Looking at the wild variety of command-lines for all programs, I'd say there is
not much fundamental understanding of what is good or bad, and why.
I suspect that 99.9% percent of the programs choose something 'because that and
that program also do it', or 'because that is what my option processing package
assumes', not because they know it is the best approach.
Wouldn't it be great if we could gain knowledge enough to get proper arguments
why certain approaches are really wrong ?
(we then can avoid falling in that trap, and make something better).

Trying to handle commands and options in the same way is just another such
experiment. I am still very happy with the results. Things that seemed
impossible a few weeks ago can now be handled with my generic solution without
major head aches. (See below as well.)

Ripping the option processing process apart in as much pieces as possible DOES
NOT MEAN that the SIG should adopt all the pieces, put them in the standard
option processing package for Python, and give them to the users (I'd like that
of course, but that is a different matter).
I consider that not even feasible as solution, because of the wide range of
Pythonists. Some are newbie, and we really don't want them to use the nuts and
bolts and assemble their own option processing. They need a pre-assembled
package. On the other hand, we have professional programmers that need to cope
with very non-standard requirements in very non-standard environments (e.g.
verious places that deliver options, different options should write their
results in different ways in different places).
I think we should try to be capable of handling as much as possible, without
loosing the 'lower-end' users.

I consider my experiments as a way of gaining knowledge about the option
processing problem, so that we can weigh the pros and cons well, rather than
blindly adopting some standard because it just seems nice (or because
'everybody does it') without knowing the consequences and the alternatives
(e.g. what does option processing look like if we do want to be able to handle
'cvs commit'-like command lines).
We can ask ourselves questions like what is nice, what is not, and why is that?

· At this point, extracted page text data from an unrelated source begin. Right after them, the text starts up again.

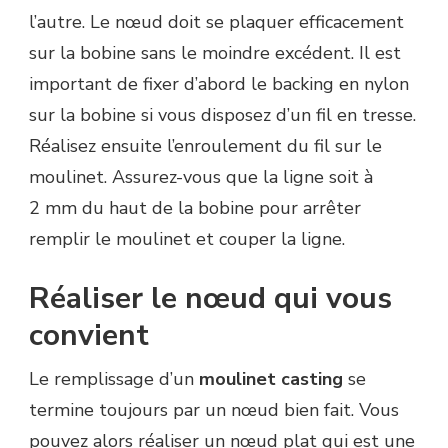
l’autre. Le nœud doit se plaquer efficacement
sur la bobine sans le moindre excédent. Il est
important de fixer d’abord le backing en nylon
sur la bobine si vous disposez d’un fil en tresse.
Réalisez ensuite l’enroulement du fil sur le
moulinet. Assurez-vous que la ligne soit à
2 mm du haut de la bobine pour arrêter
remplir le moulinet et couper la ligne.
Réaliser le nœud qui vous
convient
Le remplissage d’un
moulinet casting
se
termine toujours par un nœud bien fait. Vous
pouvez alors réaliser un nœud plat qui est une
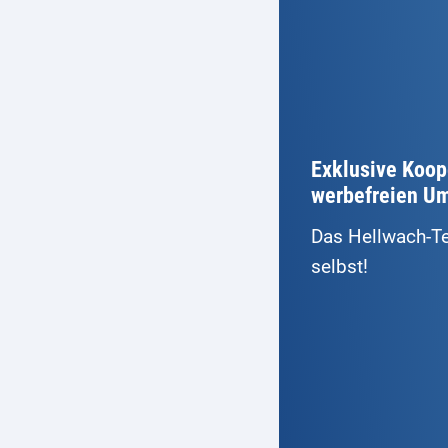
Exklusive Koop
werbefreien Um
Das Hellwach-Te
selbst!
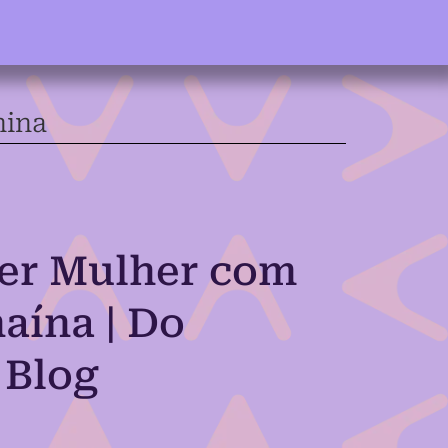
nina
Ser Mulher com
aína | Do
 Blog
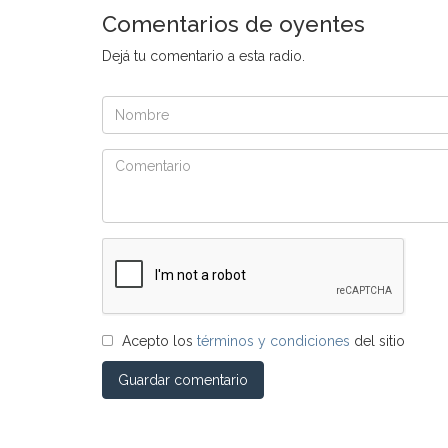
Comentarios de oyentes
Dejá tu comentario a esta radio.
Acepto los
términos y condiciones
del sitio
Guardar comentario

Ok, on to my answer on the challenging question of Matthias:

On Mon, 4 Mar 2002, Matthias Urlichs wrote:

> so frankly I don't see the point of your code..?

It makes options and (command) more equal citizens. Except for the special
treatment of for example -spam (which may be magically interpreted as '-s -p -a
-m'), commands and options have equal status.

It is true that you can parse cvs-like command lines with multiple instances of
parser, but it is a work-around rather than a proper solution. I mean, you fix
the problem by writing a solution around the limitations of the option
processing package.

The main reason for pursuing a `real' solution is that I have learned that code
that relies on work-arounds tends to have some basic assumption that isn't true,
at least not in all cases. A solution that can really copy with the situation
does not have that assumption, and is thus a more generic solution to the problem.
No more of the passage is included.